Start of Listed records

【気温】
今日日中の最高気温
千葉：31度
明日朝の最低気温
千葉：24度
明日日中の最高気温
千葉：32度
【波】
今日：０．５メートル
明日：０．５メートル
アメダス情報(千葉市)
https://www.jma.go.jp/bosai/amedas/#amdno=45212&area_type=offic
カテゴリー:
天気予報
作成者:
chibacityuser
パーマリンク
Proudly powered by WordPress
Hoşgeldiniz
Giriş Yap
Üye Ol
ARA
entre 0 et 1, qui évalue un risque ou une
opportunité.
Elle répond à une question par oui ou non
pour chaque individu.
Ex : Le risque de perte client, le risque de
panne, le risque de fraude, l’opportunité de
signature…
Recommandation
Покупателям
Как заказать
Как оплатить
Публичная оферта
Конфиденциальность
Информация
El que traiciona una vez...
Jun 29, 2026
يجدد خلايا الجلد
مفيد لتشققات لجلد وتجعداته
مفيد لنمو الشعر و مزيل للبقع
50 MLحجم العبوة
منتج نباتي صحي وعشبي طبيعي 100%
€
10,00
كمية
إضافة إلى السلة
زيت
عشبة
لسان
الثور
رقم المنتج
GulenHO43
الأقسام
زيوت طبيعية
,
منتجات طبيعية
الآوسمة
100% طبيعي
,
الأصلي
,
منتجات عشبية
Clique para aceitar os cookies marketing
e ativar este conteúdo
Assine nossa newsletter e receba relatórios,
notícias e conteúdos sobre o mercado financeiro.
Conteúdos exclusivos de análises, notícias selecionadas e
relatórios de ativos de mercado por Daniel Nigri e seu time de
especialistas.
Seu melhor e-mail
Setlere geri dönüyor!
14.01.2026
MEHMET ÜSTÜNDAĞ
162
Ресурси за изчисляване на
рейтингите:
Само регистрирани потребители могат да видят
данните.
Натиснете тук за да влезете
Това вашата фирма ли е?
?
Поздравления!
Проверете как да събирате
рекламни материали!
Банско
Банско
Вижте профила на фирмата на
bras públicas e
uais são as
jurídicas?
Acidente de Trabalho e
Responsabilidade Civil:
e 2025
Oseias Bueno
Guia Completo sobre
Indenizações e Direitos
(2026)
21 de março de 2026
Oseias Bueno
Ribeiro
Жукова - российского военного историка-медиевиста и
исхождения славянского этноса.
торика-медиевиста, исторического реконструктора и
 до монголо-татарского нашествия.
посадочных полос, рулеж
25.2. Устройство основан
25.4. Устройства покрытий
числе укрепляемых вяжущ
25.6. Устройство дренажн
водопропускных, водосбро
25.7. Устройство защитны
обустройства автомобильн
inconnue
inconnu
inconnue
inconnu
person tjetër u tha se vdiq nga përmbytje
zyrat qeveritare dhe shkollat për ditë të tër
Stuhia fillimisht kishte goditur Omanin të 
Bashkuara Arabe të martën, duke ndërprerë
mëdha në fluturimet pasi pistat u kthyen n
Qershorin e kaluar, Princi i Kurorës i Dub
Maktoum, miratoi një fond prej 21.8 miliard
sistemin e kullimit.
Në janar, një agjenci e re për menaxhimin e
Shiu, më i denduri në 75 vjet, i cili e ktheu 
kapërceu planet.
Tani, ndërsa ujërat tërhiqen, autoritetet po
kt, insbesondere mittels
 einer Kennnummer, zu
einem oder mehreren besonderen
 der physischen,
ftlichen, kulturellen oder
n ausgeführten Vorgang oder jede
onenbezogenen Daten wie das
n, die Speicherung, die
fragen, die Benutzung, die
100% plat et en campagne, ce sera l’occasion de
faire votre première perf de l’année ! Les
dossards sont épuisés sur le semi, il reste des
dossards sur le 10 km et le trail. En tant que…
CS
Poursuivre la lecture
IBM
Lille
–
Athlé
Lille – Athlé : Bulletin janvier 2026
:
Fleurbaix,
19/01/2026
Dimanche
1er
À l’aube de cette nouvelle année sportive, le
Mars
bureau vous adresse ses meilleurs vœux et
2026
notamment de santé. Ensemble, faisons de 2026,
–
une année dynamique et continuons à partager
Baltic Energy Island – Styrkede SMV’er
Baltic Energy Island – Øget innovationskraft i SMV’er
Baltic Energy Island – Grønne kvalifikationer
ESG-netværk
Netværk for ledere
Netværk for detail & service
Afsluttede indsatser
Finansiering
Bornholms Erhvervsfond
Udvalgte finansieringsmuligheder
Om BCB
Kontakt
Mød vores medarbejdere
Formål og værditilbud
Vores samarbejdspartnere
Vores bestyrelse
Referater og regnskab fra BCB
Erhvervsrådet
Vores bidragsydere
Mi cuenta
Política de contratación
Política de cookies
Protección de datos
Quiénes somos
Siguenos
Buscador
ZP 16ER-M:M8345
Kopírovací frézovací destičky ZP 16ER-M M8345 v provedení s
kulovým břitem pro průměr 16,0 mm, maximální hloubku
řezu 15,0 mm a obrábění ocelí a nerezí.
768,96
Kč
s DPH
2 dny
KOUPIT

End of Listed records

### What is being asked
Only the data above, repeated exactly, should make up the reply.

### Output of the task
【気温】
今日日中の最高気温
千葉：31度
明日朝の最低気温
千葉：24度
明日日中の最高気温
千葉：32度
【波】
今日：０．５メートル
明日：０．５メートル
アメダス情報(千葉市)
https://www.jma.go.jp/bosai/amedas/#amdno=45212&area_type=offic
カテゴリー:
天気予報
作成者:
chibacityuser
パーマリンク
Proudly powered by WordPress
Hoşgeldiniz
Giriş Yap
Üye Ol
ARA
entre 0 et 1, qui évalue un risque ou une
opportunité.
Elle répond à une question par oui ou non
pour chaque individu.
Ex : Le risque de perte client, le risque de
panne, le risque de fraude, l’opportunité de
signature…
Recommandation
Покупателям
Как заказать
Как оплатить
Публичная оферта
Конфиденциальность
Информация
El que traiciona una vez...
Jun 29, 2026
يجدد خلايا الجلد
مفيد لتشققات لجلد وتجعداته
مفيد لنمو الشعر و مزيل للبقع
50 MLحجم العبوة
منتج نباتي صحي وعشبي طبيعي 100%
€
10,00
كمية
إضافة إلى السلة
زيت
عشبة
لسان
الثور
رقم المنتج
GulenHO43
الأقسام
زيوت طبيعية
,
منتجات طبيعية
الآوسمة
100% طبيعي
,
الأصلي
,
منتجات عشبية
Clique para aceitar os cookies marketing
e ativar este conteúdo
Assine nossa newsletter e receba relatórios,
notícias e conteúdos sobre o mercado financeiro.
Conteúdos exclusivos de análises, notícias selecionadas e
relatórios de ativos de mercado por Daniel Nigri e seu time de
especialistas.
Seu melhor e-mail
Setlere geri dönüyor!
14.01.2026
MEHMET ÜSTÜNDAĞ
162
Ресурси за изчисляване на
рейтингите:
Само регистрирани потребители могат да видят
данните.
Натиснете тук за да влезете
Това вашата фирма ли е?
?
Поздравления!
Проверете как да събирате
рекламни материали!
Банско
Банско
Вижте профила на фирмата на
bras públicas e
uais são as
jurídicas?
Acidente de Trabalho e
Responsabilidade Civil:
e 2025
Oseias Bueno
Guia Completo sobre
Indenizações e Direitos
(2026)
21 de março de 2026
Oseias Bueno
Ribeiro
Жукова - российского военного историка-медиевиста и
исхождения славянского этноса.
торика-медиевиста, исторического реконструктора и
 до монголо-татарского нашествия.
посадочных полос, рулеж
25.2. Устройство основан
25.4. Устройства покрытий
числе укрепляемых вяжущ
25.6. Устройство дренажн
водопропускных, водосбро
25.7. Устройство защитны
обустройства автомобильн
inconnue
inconnu
inconnue
inconnu
person tjetër u tha se vdiq nga përmbytje
zyrat qeveritare dhe shkollat për ditë të tër
Stuhia fillimisht kishte goditur Omanin të 
Bashkuara Arabe të martën, duke ndërprerë
mëdha në fluturimet pasi pistat u kthyen n
Qershorin e kaluar, Princi i Kurorës i Dub
Maktoum, miratoi një fond prej 21.8 miliard
sistemin e kullimit.
Në janar, një agjenci e re për menaxhimin e
Shiu, më i denduri në 75 vjet, i cili e ktheu 
kapërceu planet.
Tani, ndërsa ujërat tërhiqen, autoritetet po
kt, insbesondere mittels
 einer Kennnummer, zu
einem oder mehreren besonderen
 der physischen,
ftlichen, kulturellen oder
n ausgeführten Vorgang oder jede
onenbezogenen Daten wie das
n, die Speicherung, die
fragen, die Benutzung, die
100% plat et en campagne, ce sera l’occasion de
faire votre première perf de l’année ! Les
dossards sont épuisés sur le semi, il reste des
dossards sur le 10 km et le trail. En tant que…
CS
Poursuivre la lecture
IBM
Lille
–
Athlé
Lille – Athlé : Bulletin janvier 2026
:
Fleurbaix,
19/01/2026
Dimanche
1er
À l’aube de cette nouvelle année sportive, le
Mars
bureau vous adresse ses meilleurs vœux et
2026
notamment de santé. Ensemble, faisons de 2026,
–
une année dynamique et continuons à partager
Baltic Energy Island – Styrkede SMV’er
Baltic Energy Island – Øget innovationskraft i SMV’er
Baltic Energy Island – Grønne kvalifikationer
ESG-netværk
Netværk for ledere
Netværk for detail & service
Afsluttede indsatser
Finansiering
Bornholms Erhvervsfond
Udvalgte finansieringsmuligheder
Om BCB
Kontakt
Mød vores medarbejdere
Formål og værditilbud
Vores samarbejdspartnere
Vores bestyrelse
Referater og regnskab fra BCB
Erhvervsrådet
Vores bidragsydere
Mi cuenta
Política de contratación
Política de cookies
Protección de datos
Quiénes somos
Siguenos
Buscador
ZP 16ER-M:M8345
Kopírovací frézovací destičky ZP 16ER-M M8345 v provedení s
kulovým břitem pro průměr 16,0 mm, maximální hloubku
řezu 15,0 mm a obrábění ocelí a nerezí.
768,96
Kč
s DPH
2 dny
KOUPIT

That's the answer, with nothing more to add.